◆ **Goal of the exercise**
Return the count of lines in the records that include the string "mais", and nothing besides it.

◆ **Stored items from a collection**
------------------------------------
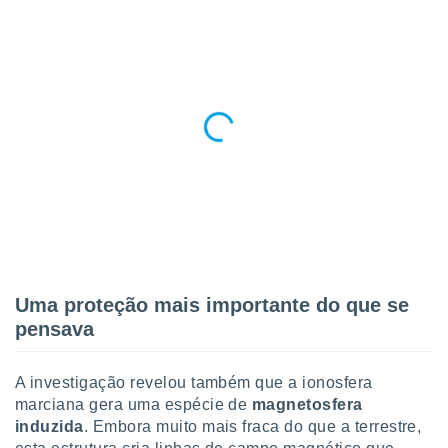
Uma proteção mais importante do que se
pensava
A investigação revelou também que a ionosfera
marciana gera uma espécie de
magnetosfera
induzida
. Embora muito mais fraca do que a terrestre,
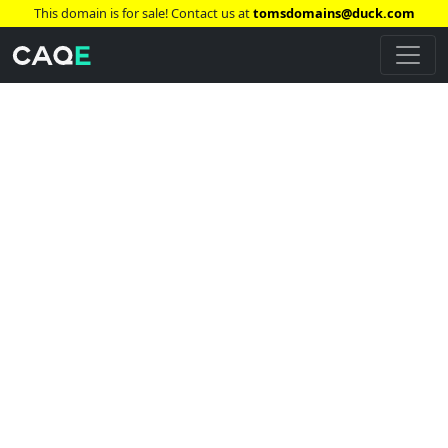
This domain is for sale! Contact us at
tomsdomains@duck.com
------------------------------------
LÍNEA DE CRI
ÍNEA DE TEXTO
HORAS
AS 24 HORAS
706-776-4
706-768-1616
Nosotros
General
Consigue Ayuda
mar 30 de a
------------------------------------
◆ **Answer section**
2